Era un día cálido en Melbourne, con temperaturas que alcanzaban los 28 grados centígrados, y Draxl tuvo una baja médica y el fisioterapeuta le revisó la presión arterial y luego le dio unas pastillas.
El No. 145 del mundo siguió jugando, pero siguió luchando y perdió el servicio en el primer juego del segundo set cuando los fanáticos dentro de la Cancha 8 intentaron animarlo. Draxl luego falló un 40-15 para volver a romperse.
El clasificado ganó sólo dos puntos más en el segundo set mientras Dzumhur siguió avanzando y se llevó el 6-0 en sólo 21 minutos.
El canadiense no fue el único jugador que tuvo problemas físicos en el primer día del Abierto de Australia. El favorito No. 20, Flavio Cobolli, estaba lidiando con un problema estomacal durante su choque con el clasificado británico Arthur Fery, y también tomaba pastillas a mitad del partido.

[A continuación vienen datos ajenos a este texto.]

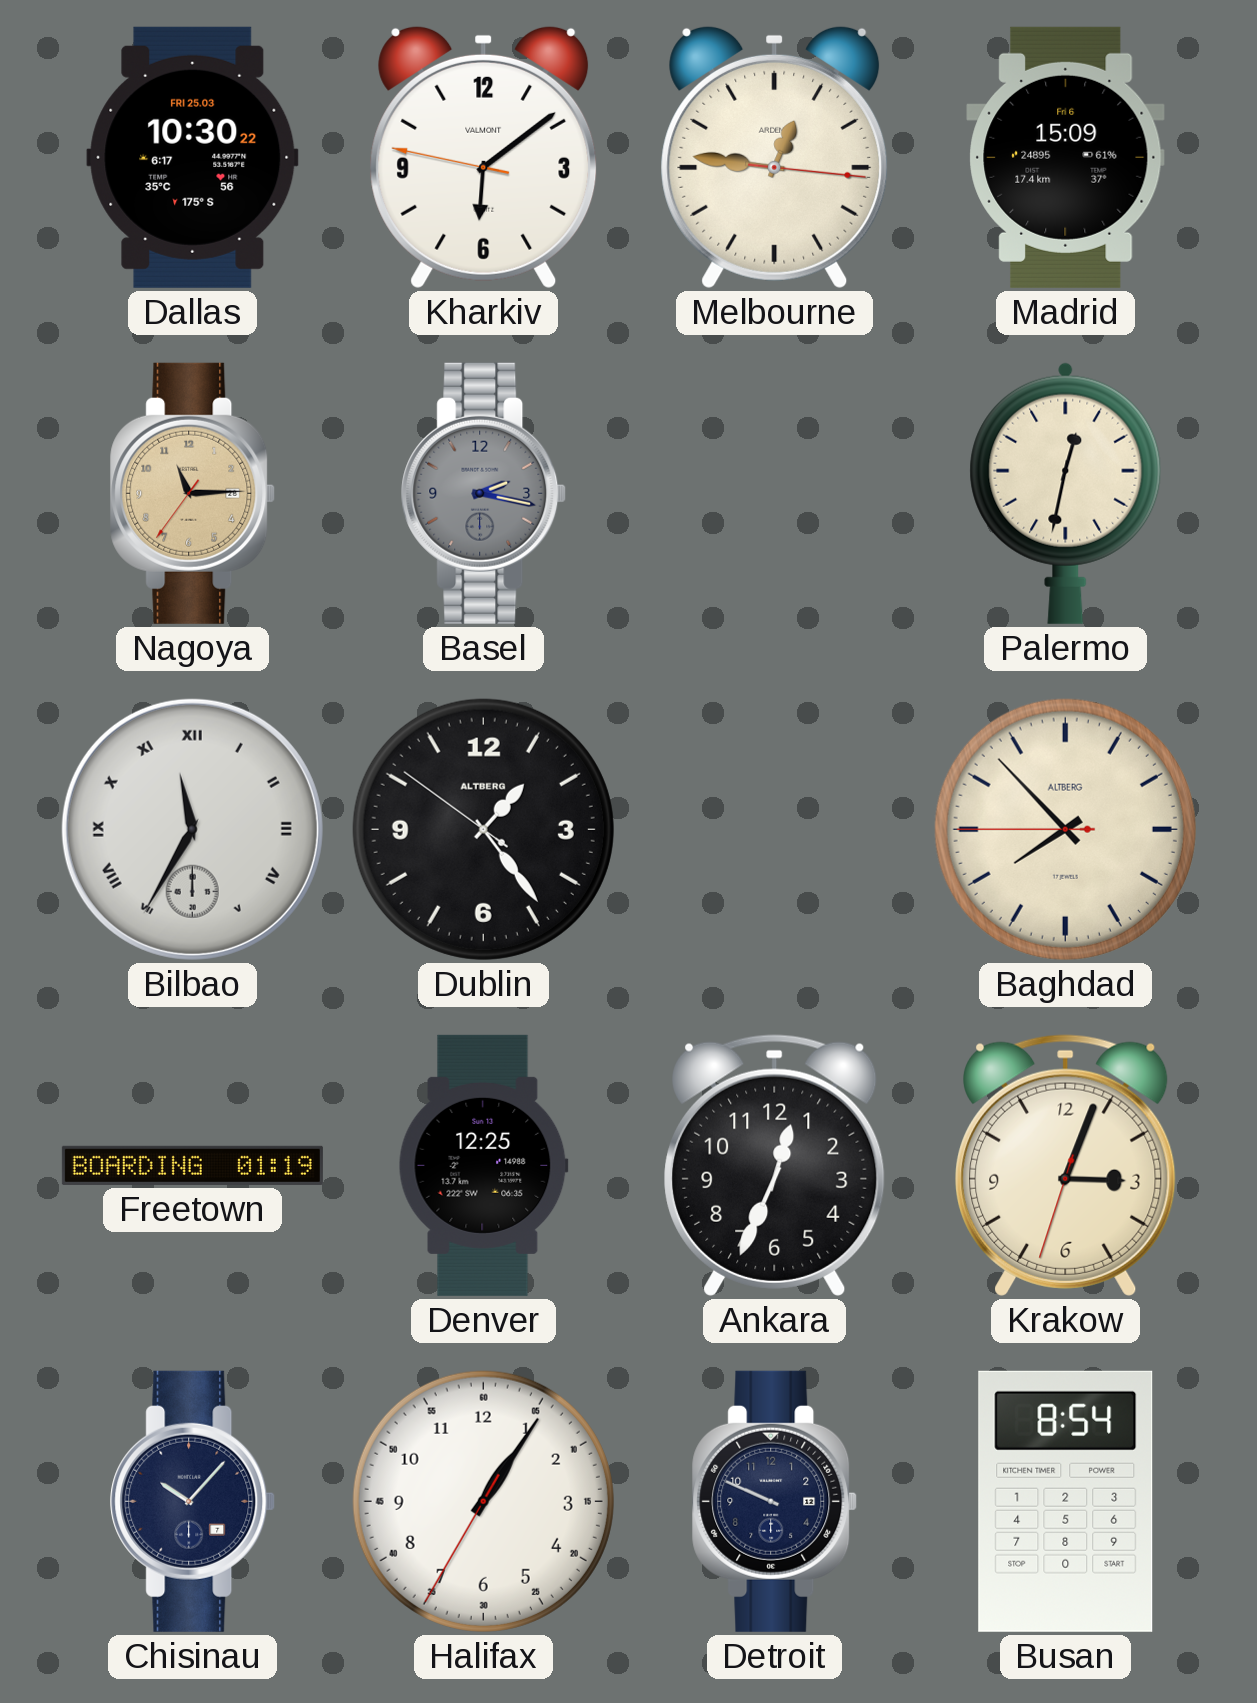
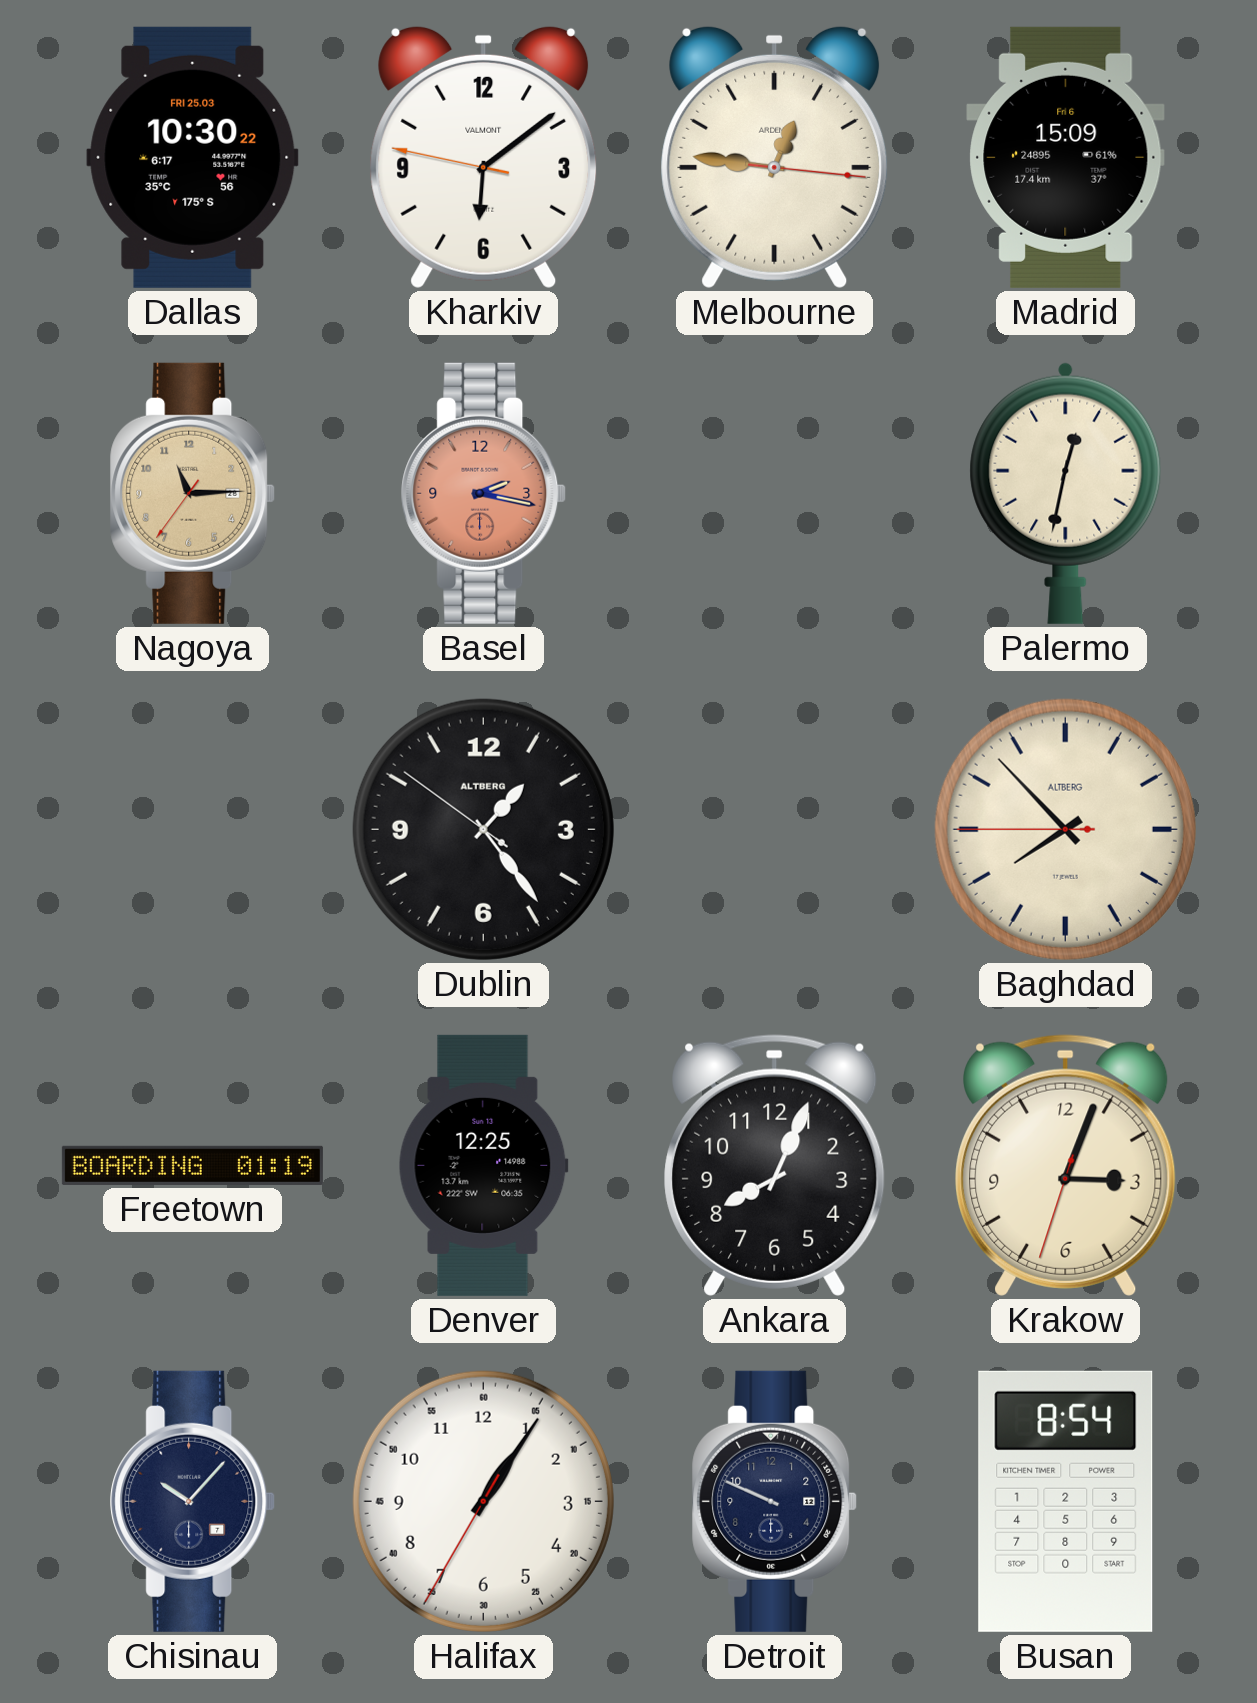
Basel dial: grey -> salmon
Bilbao: 11:35 -> none
Ankara: 12:34 -> 8:04
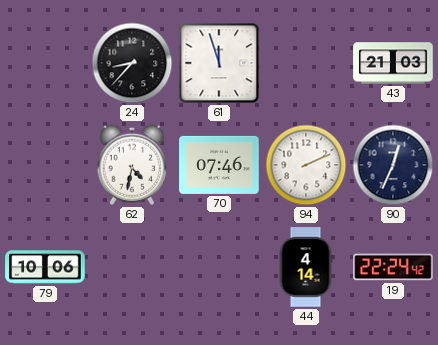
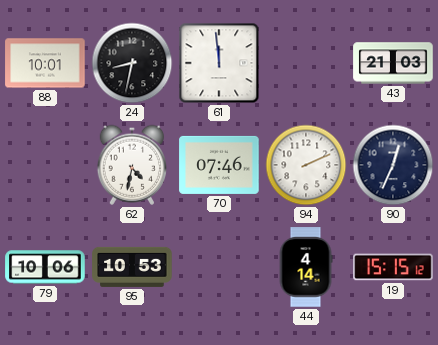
88: none -> 10:01
24: 8:37 -> 8:32
61: 11:57 -> 11:59
95: none -> 10:53
19: 22:24 -> 15:15
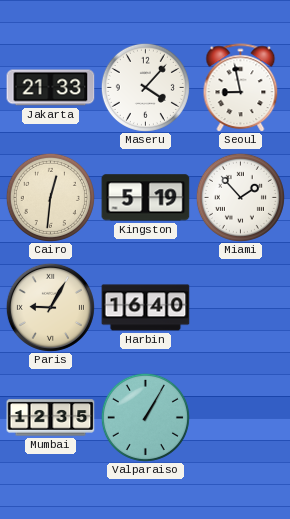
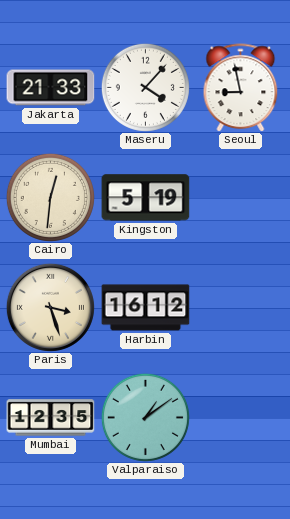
Miami: 1:53 -> none
Paris: 9:05 -> 3:27
Harbin: 16:40 -> 16:12
Valparaiso: 1:05 -> 1:09
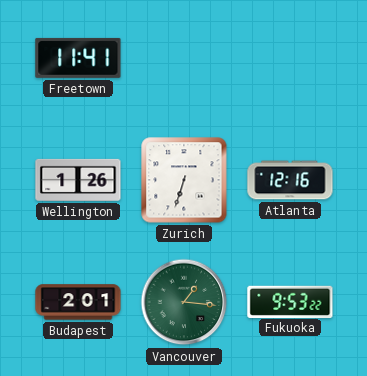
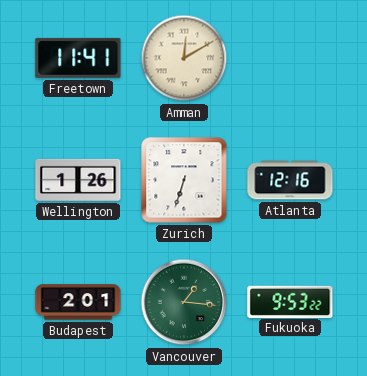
Amman: none -> 12:10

Cobolli llamó al entrenador varias veces y abandonó la cancha para ir al baño, pero no sirvió de nada y sufrió una derrota por 7-6(1), 6-4 y 6-1. Más tarde dijo a los medios italianos que el problema estomacal sólo surgió media hora antes del partido.
“Todo estuvo bajo control hasta media hora antes del partido, incluso calenté bien. Tan pronto como entré a la cancha comencé a sentir un dolor fuerte y tuve que ir al baño, pero las reglas no lo permiten”, dijo.
“Traté de resistirme, tomé muchas pastillas para tratar de detener el flujo, pero no funcionaron de inmediato. Cuando finalmente fui al baño, al principio me sentí un poco mejor, pero luego las pastillas hicieron efecto, perdí muchos líquidos y mi energía se desplomó”.